- ABOUT THIS EXERCISE
Filter the records, keeping every line that has the string "determine".

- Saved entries
• • •

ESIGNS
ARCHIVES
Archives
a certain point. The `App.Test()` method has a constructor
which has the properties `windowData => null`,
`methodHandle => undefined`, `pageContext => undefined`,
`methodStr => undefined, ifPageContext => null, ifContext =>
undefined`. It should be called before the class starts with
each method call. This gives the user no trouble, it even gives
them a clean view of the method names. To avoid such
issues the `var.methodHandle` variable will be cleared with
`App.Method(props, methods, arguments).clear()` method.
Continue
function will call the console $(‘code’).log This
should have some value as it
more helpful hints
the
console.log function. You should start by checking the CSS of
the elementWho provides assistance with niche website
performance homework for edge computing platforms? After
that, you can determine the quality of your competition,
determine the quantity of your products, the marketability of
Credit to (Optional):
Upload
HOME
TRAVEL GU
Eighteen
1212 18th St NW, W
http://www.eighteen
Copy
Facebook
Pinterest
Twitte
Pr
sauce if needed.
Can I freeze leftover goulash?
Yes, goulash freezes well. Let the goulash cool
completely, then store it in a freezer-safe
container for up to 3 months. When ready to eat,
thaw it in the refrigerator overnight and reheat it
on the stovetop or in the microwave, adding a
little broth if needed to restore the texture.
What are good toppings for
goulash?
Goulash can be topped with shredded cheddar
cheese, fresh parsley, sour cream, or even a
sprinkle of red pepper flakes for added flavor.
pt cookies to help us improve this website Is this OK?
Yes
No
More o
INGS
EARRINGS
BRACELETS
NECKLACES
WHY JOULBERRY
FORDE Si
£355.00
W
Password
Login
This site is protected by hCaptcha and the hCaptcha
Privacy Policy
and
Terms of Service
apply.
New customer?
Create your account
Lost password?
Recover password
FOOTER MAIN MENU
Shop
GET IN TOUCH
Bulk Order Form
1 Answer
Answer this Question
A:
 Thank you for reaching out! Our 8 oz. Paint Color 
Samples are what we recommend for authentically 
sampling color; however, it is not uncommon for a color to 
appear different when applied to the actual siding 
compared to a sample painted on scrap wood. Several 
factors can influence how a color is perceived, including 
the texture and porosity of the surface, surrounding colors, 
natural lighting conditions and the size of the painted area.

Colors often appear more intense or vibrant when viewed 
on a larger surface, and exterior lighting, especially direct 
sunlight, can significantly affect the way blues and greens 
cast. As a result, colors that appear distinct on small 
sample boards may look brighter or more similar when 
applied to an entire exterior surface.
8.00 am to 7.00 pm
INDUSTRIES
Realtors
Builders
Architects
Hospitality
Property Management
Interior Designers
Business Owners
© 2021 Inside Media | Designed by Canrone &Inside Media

• • •

- OUTPUT OF THE EXERCISE
that, you can determine the quality of your competition,
determine the quantity of your products, the marketability of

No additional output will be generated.